Like so many recent limited series, “The Shrink Next Door” opens with a scene that takes place near the end of the story. The year is 2010, and Rudd’s gray-haired, 60ish Dr. Ike is working every corner of the posh party he’s hosting, with his B.S. flowing as freely as the cocktails. (Thanks to the excellent hair and makeup work and Rudd’s body language, we believe Paul Rudd really can age.) Then we flash back to 1982, when we meet Ferrell’s Marty, who has oversized glasses, and a ’fro and beard that make him look like Bob Ross. Marty has inherited his parents’ Manhattan fabric factory, and he runs it in a genial fashion while his sister, Phyllis (Kathryn Hahn, at her very best), urges Marty to be more assertive and take control of his life. Maybe he should see a therapist? Her rabbi knows a good one.

Enter Dr. Ike, who has a quick consultation with Marty and immediately decides, for the both of them, he’ll be taking on Marty as a client and from this moment forward, he’ll see to it that Marty doesn’t let people walk all over him. Dr. Ike accompanies Marty to the apartment of Marty’s ex-girlfriend, who has demanded Marty take her on a vacation even though they’ve broken up, because Marty promised, and quickly informs her that’s never happening. He helps Marty become more decisive when it comes to small matters like ordering a sandwich, and deep-rooted issues dating to Marty’s childhood, e.g., when Marty talks about how his Bar Mitzvah was one of the most miserable days of his life, Dr. Ike convinces him that on his 40th birthday, Marty should have another Bar Mitzvah.

There are early warning signs Dr.
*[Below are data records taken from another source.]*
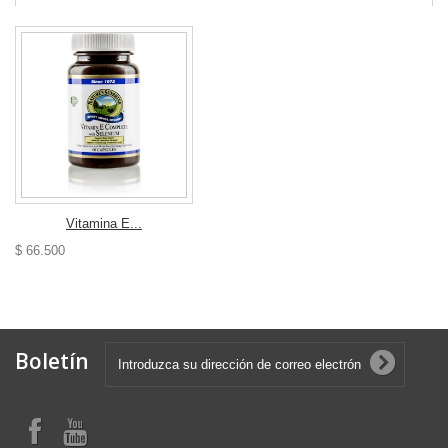
Vitamina E...
$ 66.500
Boletín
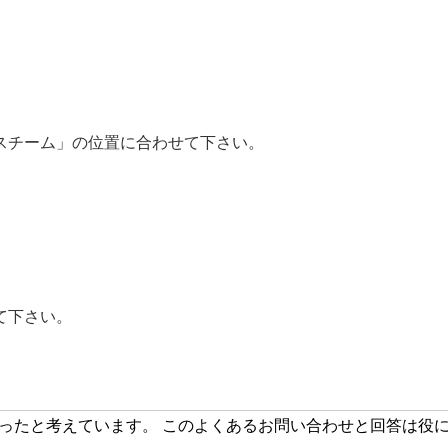
。
スチーム」の位置に合わせて下さい。
。
て下さい。
立ったと考えています。 このよくあるお問い合わせと回答は役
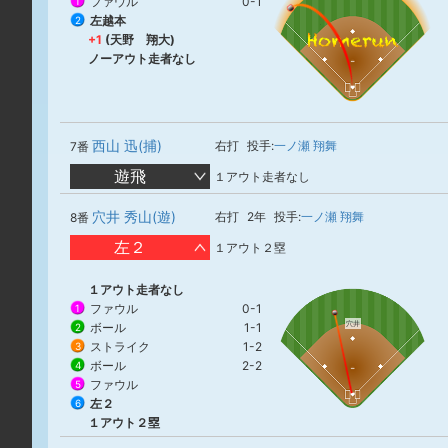
ファウル
0-1
1
左越本
2
+1
(天野 翔大)
ノーアウト走者なし
西山 迅(捕)
右打
投手:
一ノ瀬 翔舞
7番
遊飛
１アウト走者なし
穴井 秀山(遊)
右打
2年
投手:
一ノ瀬 翔舞
8番
左２
１アウト２塁
１アウト走者なし
ファウル
0-1
1
穴井
ボール
1-1
2
ストライク
1-2
3
ボール
2-2
4
ファウル
5
左２
6
１アウト２塁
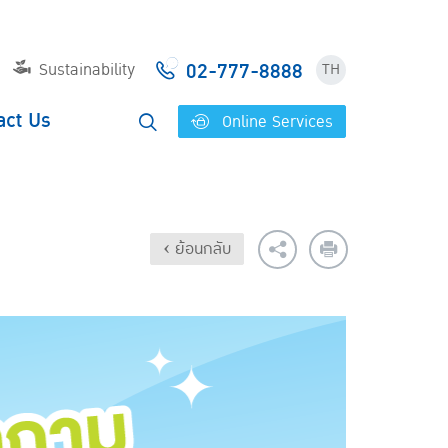
02-777-8888
Sustainability
TH
act Us
Online Services
‹ ย้อนกลับ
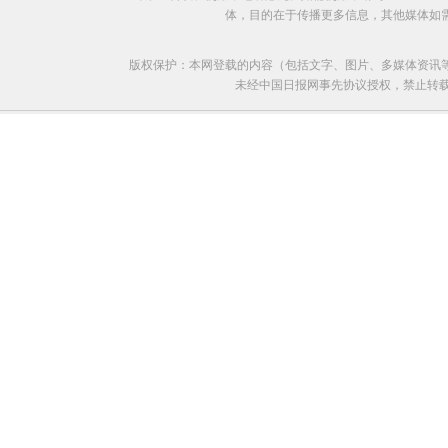
体，目的在于传播更多信息，其他媒体如
版权保护：本网登载的内容（包括文字、图片、多媒体资讯
未经中国日报网事先协议授权，禁止转载使用。给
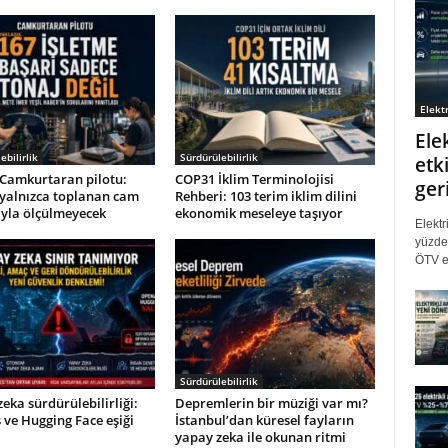
Elektr
Ele
ebilirlik
Sürdürülebilirlik
etki
Camkurtaran pilotu:
COP31 İklim Terminolojisi
ger
 yalnızca toplanan cam
Rehberi: 103 terim iklim dilini
ıyla ölçülmeyecek
ekonomik meseleye taşıyor
Elektr
yüzde 
ÖTV eş
Sürdürülebilirlik
eka sürdürülebilirliği:
Depremlerin bir müziği var mı?
ve Hugging Face eşiği
İstanbul’dan küresel fayların
yapay zeka ile okunan ritmi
Ike’s motivations aren’t always altruistic. When he takes Marty to lunch, he reminds him they’re still on the clock. When they drop in on the frame shop, Dr. Ike has conveniently forgotten his wallet, so Marty offers to pay. And this is just the tip of the Gaslighting Iceberg, if there’s such a thing as a Gaslighting Iceberg.

With deft direction by Michael Showalter (“The Big Sick,” “The Eyes of Tammy Faye”) and in later episodes Jesse Peretz (the Rudd-starring “Our Idiot Brother,” “Juliet, Naked”) and consistently sharp writing led by Georgia Pritchett (“Veep,” “Succession”), “The Shrink Next Door” grows ever darker along the way. We occasionally see the chipper façade fall from Dr. Ike’s visage and it’s a chilling thing, and while it’s sometimes baffling to see Marty allow Dr. Ike to convince him to cut ties with his family, to become his de facto banker and to allow Dr. Ike to essentially take over his business and his Hamptons home, among other wildly inappropriate intrusions, we understand what’s happening here. Dr. Ike is for all intents and purposes a cult leader, and poor Marty has fallen prey to his spell.